Over the past year, tech companies invested hundreds of billions in the new data centers needed to power rapidly increasing demand for the technology. The investment is motivated in part by confidence that major AI labs such as those at OpenAI, Anthropic, and Google will continue to wring more intelligence out of their models. Indeed, fears have receded that the AI labs’ go-to strategy of supersizing models, training data, and computing power was no longer yielding large leaps in intelligence. Instead, the cadence of bigger and better models has accelerated, in part because AI coding tools are playing an increasing role in building new models.
That’s certainly true at Anthropic, which says that 70% to 90% of its new code is now written by its breakthrough coding agent, Claude Code. The tool, which generates and tests software code based on natural language prompts, was originally meant for internal use by Anthropic engineers, but the company decided to release it as a real product in May 2025. In just six months, Claude Code became a moneymaker, reaching a $1 billion revenue run rate.

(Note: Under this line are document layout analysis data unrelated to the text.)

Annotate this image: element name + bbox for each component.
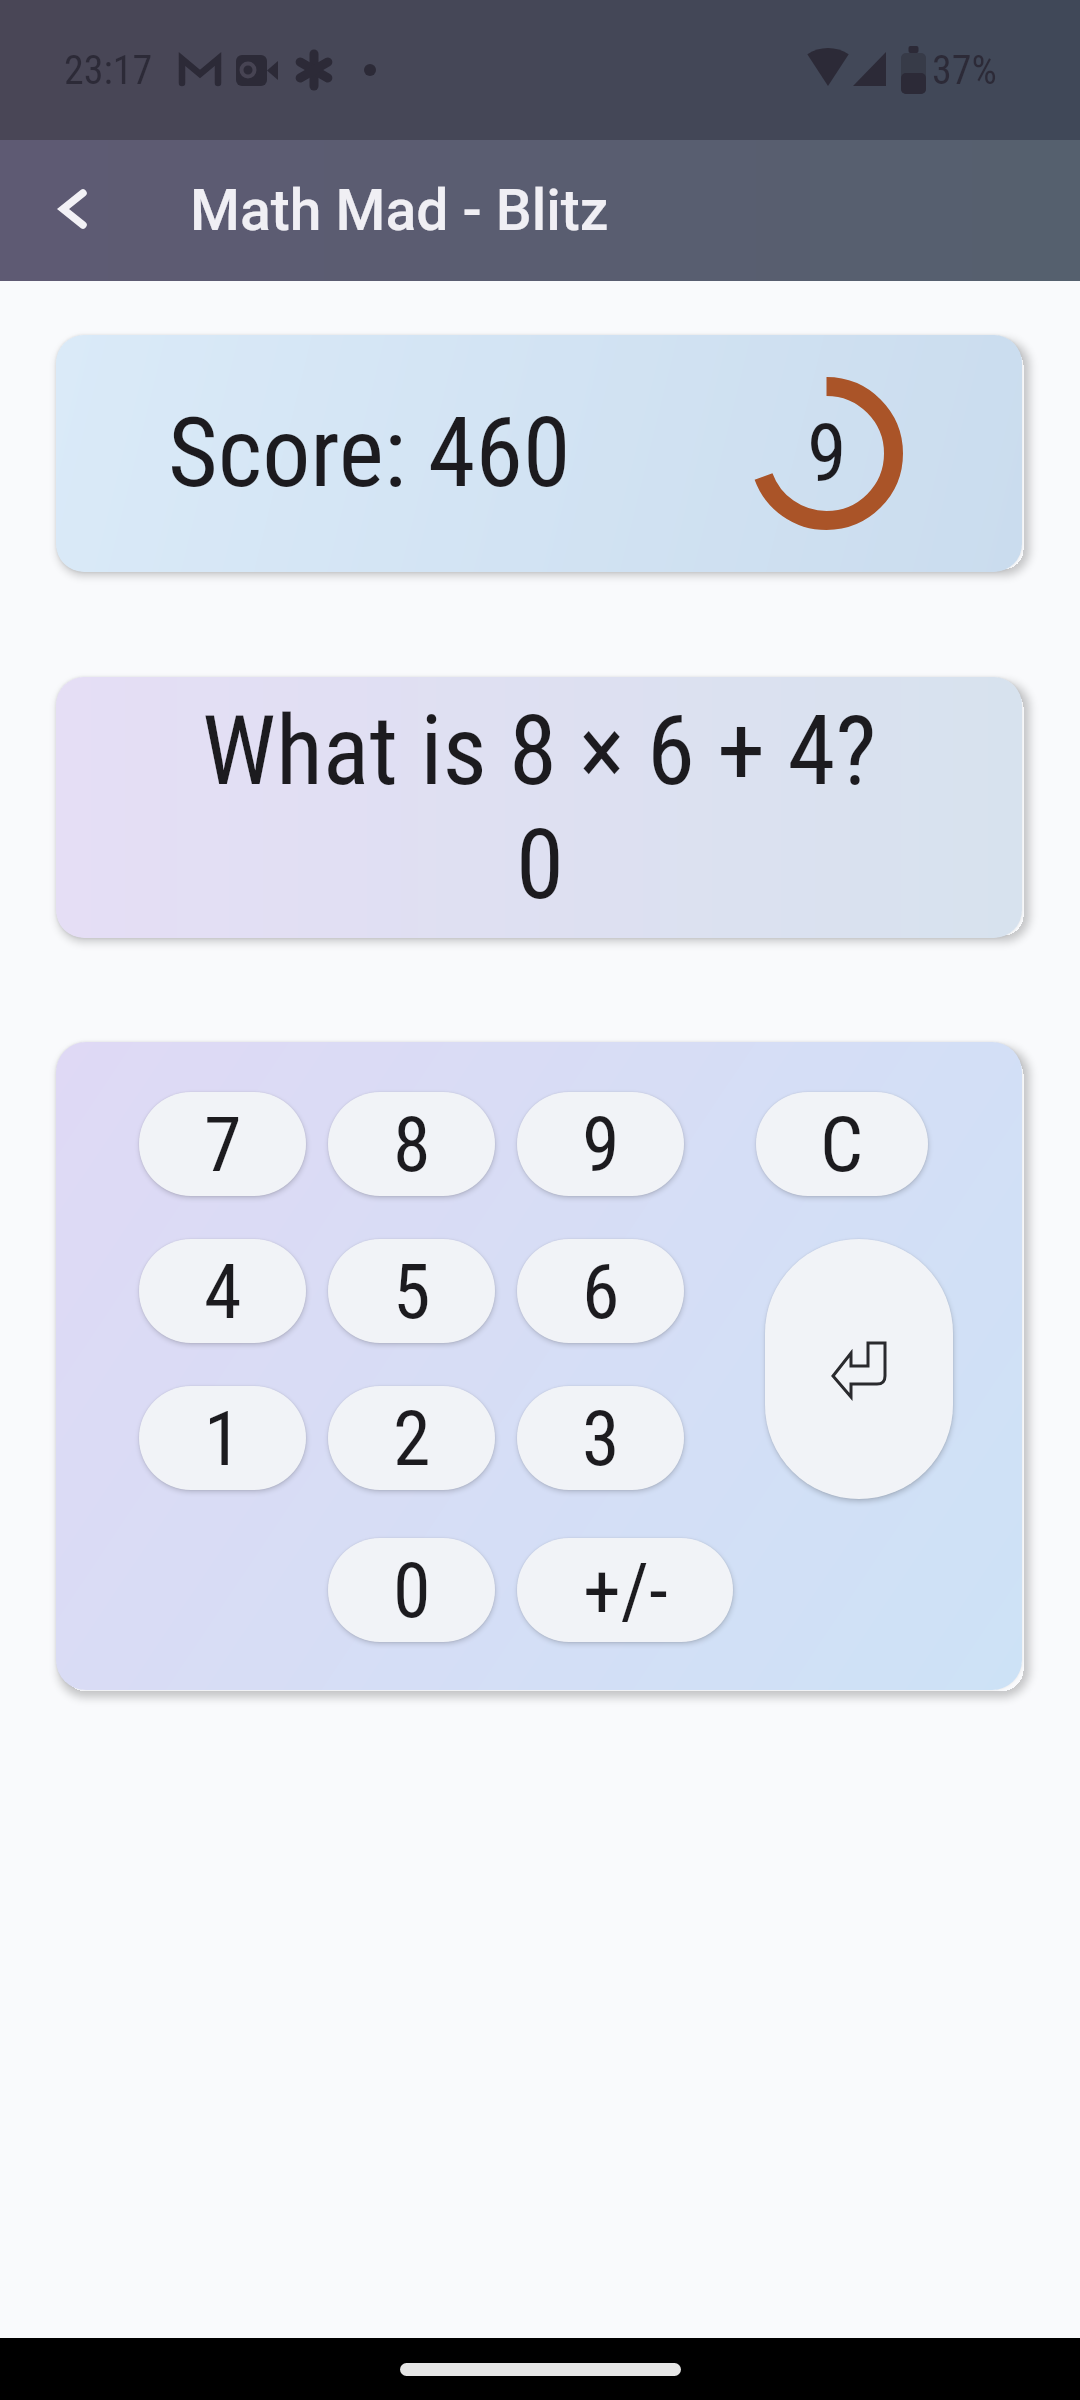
button[interactable]: 3 [517,1386,684,1490]
staticText: 1 [204,1394,242,1483]
staticText: 2 [393,1394,431,1483]
staticText: +/- [583,1546,668,1635]
button[interactable]: +/- [517,1538,733,1642]
button[interactable]: 6 [517,1239,684,1343]
staticText: What is 8 × 6 + 4? [202,694,877,808]
staticText: 4 [204,1247,242,1336]
button[interactable]: 5 [328,1239,495,1343]
staticText: 5 [393,1247,431,1336]
button[interactable]: 2 [328,1386,495,1490]
button[interactable] [765,1239,953,1499]
button[interactable]: 7 [139,1092,306,1196]
button[interactable]: 4 [139,1239,306,1343]
button[interactable]: 0 [328,1538,495,1642]
staticText: 8 [393,1100,431,1189]
staticText: 9 [582,1100,620,1189]
button[interactable]: 9 [517,1092,684,1196]
staticText: 3 [582,1394,620,1483]
staticText: 0 [516,808,564,922]
staticText: 7 [204,1100,242,1189]
button[interactable] [40,178,106,244]
button[interactable]: 8 [328,1092,495,1196]
staticText: Math Mad - Blitz [190,177,609,244]
staticText: C [820,1100,864,1189]
staticText: 37% [932,47,997,94]
button[interactable]: C [756,1092,928,1196]
staticText: 0 [393,1546,431,1635]
staticText: 9 [807,407,847,501]
staticText: 23:17 [64,47,153,94]
staticText: 6 [582,1247,620,1336]
staticText: Score: 460 [168,397,571,510]
button[interactable]: 1 [139,1386,306,1490]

Another reason for the acceleration in model releases was the arrival of Google at the front of the race. Its Gemini 3 family of models smoked competing LLMs on a number of industry benchmark tests, putting other AI labs on alert. The Gemini 3 models became the engine for many Google services, such as AI search and ads, and gave a boost to the company’s cloud business as well as to its Gemini chatbot.
Other AI companies are specializing, honing their models for narrower use cases and skill sets. Hume AI, for example, has focused on emotional intelligence; Its newest models are surprisingly good at both listening for a wide range of emotions in the human voice (say, a customer support caller), and generating voices that convey a range of emotions. World Labs, cofounded by AI pioneer Fei-Fei Li, has focused on models that understand the world very differently than large language models. The company has launched Marble, a “world model” capable of processing physical and spatial data in order to generate realistic world simulations that can be used to train self-driving cars or guide the movements of robots.
1. Google
For creating an LLM that’s suitable for powering agents
With the release of its Gemini 3 family of multimodal AI models, Google cemented its position as a dominant—and still rising—force in AI. The new models, which were developed by the company’s primary AI lab, Google DeepMind, and began deployment in November 2025, were meant to unify the multimodal, reasoning, and agentic properties introduced in the Gemini 1 and 2 models. They’re among the first to be trained from the ground up to process and understand images, video, audio, and code, not just text.
The Gemini 3 models also offer the reasoning, planning, and ability to use tools (such as web search) needed to power AI agents. Gemini 3 now provides the brain for a number of Google’s core consumer-facing products, including the Gemini chatbot app, which now has more than 750 million monthly active users, and the AI Overviews in Google Search, which Google says now reach more than 2 billion users monthly.
On the enterprise side, usage of Gemini 3 and other Google cloud models by independent developers and companies reportedly surged in 2025. Google says that Gemini Enterprise, a platform for enterprise search, AI assistants, and agents, has grown to 8 million paid seats. With a wealth of AI talent and a plethora of training data at its disposal, such as YouTube videos, Google is likely to seriously challenge OpenAI, Anthropic, and xAI for frontier model dominance well into the future.